Principal Secretary for Parliamentary Affairs
- Incumbent
- Assumed office November 2022
- President: William Ruto
- Minister: Office of the Prime Cabinet Secretary

Personal details
- Alma mater: University of Kabianga (PhD) Jomo Kenyatta University of Agriculture and Technology (MBA) Egerton University (BEd)
- Profession: Accountant; public administrator

= Aurelia Chepkirui Rono =

Kenyan public administrator and accountant

Aurelia Chepkirui Rono CBS is a Kenyan public administrator and accountant who serves as the Principal Secretary for the State Department for Parliamentary Affairs in the Office of the Prime Cabinet Secretary (since November 2022). She is a Certified Public Accountant (Kenya) and holds a PhD in Business Administration (Finance).

== Early life and education ==
Rono holds a PhD in Business Administration (Finance) from the University of Kabianga, an MBA (Finance) from JKUAT, and a Bachelor of Education (Science) from Egerton University. She is a Certified Public Accountant (K) and a member of the Institute of Certified Public Accountants of Kenya (ICPAK).

== Career ==
=== Early career ===
Rono has worked in public administration, finance and higher education for more than 15 years, in roles covering budgeting, internal controls and institutional governance. She served as a nominated member of the Bomet County Assembly from 2013 to 2017, chairing the Budget and Appropriation Committee, and has taught Economics, Accounting and Business Finance at Bomet University College, Maasai Mara University and JKUAT.
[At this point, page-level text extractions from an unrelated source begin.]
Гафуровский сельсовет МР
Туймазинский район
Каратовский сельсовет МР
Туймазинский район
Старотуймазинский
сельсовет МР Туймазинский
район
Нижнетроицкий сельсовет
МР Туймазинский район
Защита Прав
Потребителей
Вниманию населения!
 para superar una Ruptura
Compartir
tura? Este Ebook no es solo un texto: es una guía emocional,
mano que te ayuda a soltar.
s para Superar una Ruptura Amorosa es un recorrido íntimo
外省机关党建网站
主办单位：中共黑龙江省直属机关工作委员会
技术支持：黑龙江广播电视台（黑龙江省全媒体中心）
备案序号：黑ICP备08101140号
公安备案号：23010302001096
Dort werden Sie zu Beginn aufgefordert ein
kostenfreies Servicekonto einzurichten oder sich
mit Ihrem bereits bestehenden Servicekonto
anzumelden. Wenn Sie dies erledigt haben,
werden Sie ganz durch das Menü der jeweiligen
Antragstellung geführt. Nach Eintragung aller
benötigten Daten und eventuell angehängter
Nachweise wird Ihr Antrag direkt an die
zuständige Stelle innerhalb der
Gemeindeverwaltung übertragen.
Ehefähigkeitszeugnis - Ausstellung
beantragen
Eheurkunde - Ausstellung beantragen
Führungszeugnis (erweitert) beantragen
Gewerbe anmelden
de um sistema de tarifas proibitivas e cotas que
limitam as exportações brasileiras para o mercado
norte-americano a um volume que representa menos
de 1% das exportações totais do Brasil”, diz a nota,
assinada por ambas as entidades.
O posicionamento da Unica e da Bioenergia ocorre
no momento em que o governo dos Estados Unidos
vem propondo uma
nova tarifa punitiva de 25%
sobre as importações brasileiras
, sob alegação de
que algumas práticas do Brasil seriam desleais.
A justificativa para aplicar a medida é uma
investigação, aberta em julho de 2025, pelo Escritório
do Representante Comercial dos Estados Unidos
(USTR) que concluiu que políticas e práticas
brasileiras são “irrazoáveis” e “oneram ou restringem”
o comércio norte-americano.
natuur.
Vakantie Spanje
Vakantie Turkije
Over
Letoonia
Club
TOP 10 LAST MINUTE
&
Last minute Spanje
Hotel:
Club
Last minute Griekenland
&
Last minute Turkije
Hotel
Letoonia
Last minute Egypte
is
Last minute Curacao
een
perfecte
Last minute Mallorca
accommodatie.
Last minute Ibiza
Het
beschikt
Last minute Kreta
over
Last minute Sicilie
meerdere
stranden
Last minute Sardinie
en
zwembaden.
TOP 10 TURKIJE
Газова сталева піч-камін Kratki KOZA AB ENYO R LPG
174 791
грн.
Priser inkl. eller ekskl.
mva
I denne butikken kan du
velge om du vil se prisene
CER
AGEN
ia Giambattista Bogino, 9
=== Principal Secretary for Parliamentary Affairs (2022–present) ===
Rono was appointed Principal Secretary in November 2022 following the reorganisation of the national executive. As PS, she coordinates policy between the Executive and Parliament and oversees legislative liaison for the Prime Cabinet Secretary’s office. Initiatives under the docket include capacity-building and improved tracking of the government’s legislative agenda.

== Honours and awards ==
- Chief of the Order of the Burning Spear (CBS) (2023).

== Professional affiliations ==
- Member, Institute of Certified Public Accountants of Kenya (ICPAK).